## Saved data entries
- - -

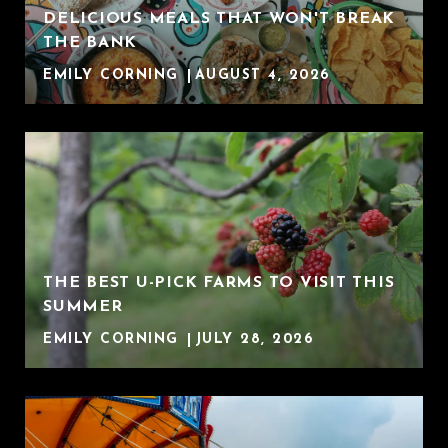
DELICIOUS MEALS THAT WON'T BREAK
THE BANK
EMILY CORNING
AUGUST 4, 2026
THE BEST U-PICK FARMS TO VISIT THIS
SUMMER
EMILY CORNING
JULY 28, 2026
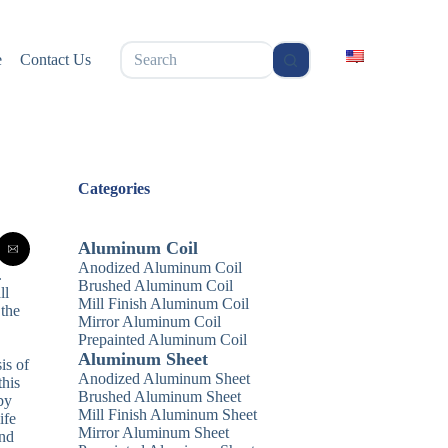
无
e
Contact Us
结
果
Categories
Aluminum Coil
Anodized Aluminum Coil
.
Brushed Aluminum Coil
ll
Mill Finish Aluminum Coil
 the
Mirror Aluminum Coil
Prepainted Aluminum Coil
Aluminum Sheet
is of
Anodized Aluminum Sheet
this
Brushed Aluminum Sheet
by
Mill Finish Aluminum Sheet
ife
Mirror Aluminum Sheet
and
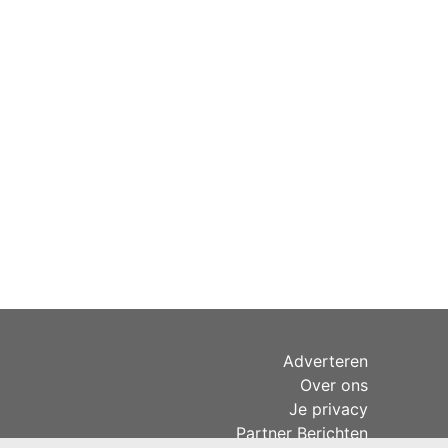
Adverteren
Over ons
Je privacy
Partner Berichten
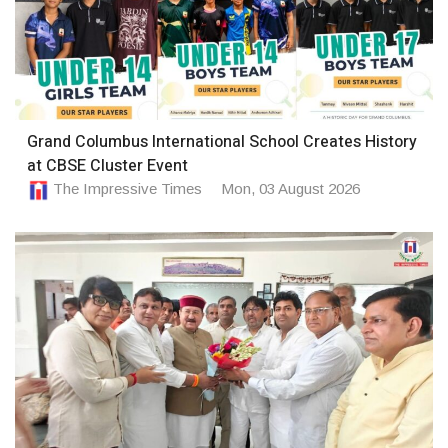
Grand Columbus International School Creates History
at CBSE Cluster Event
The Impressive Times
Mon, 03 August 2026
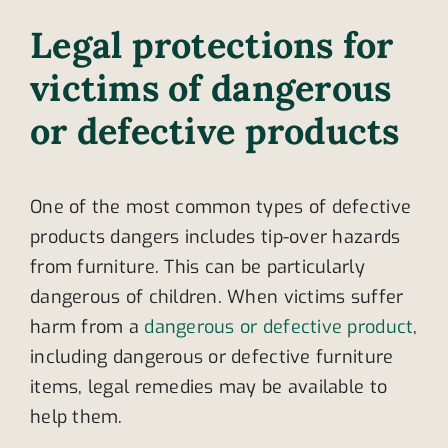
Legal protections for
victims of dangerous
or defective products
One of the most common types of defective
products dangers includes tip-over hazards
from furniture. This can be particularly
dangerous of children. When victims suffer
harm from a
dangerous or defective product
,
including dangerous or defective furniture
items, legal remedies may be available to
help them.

- - -

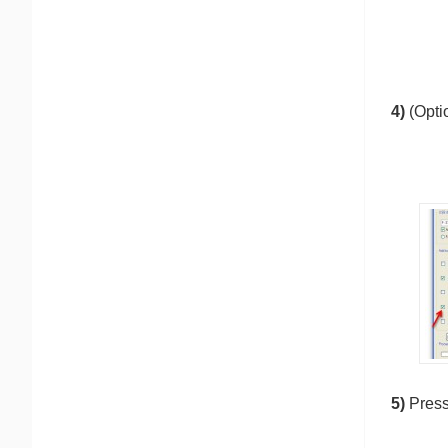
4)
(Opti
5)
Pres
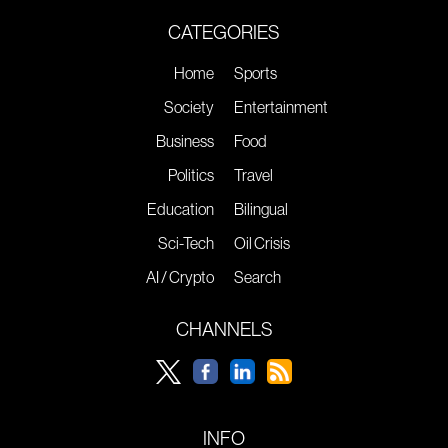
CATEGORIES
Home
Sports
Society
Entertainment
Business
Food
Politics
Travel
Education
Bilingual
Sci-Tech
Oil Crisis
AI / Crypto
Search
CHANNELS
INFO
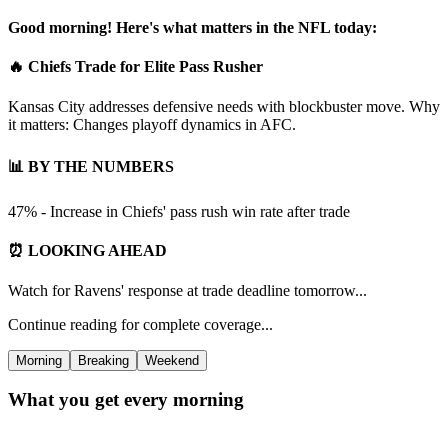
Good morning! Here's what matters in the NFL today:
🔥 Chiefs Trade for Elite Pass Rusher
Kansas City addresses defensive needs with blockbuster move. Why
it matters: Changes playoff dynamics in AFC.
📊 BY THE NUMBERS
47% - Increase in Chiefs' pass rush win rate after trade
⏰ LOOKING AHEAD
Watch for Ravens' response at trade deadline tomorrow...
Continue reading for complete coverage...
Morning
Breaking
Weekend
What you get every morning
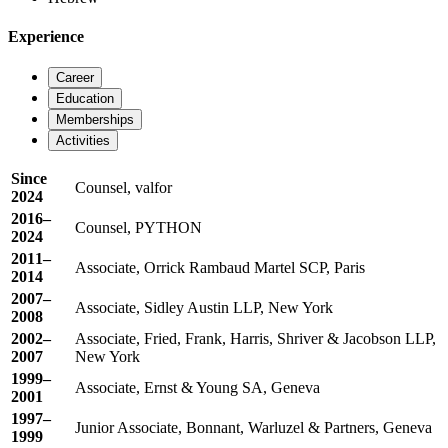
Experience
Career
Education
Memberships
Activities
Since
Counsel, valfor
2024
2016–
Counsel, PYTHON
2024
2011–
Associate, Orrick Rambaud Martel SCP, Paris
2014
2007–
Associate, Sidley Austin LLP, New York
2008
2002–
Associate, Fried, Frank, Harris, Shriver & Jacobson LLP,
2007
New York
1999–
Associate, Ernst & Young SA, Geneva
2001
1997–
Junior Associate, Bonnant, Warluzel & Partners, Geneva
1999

- - -

Only a number is wanted: how many lines of the data above contain "from"?

2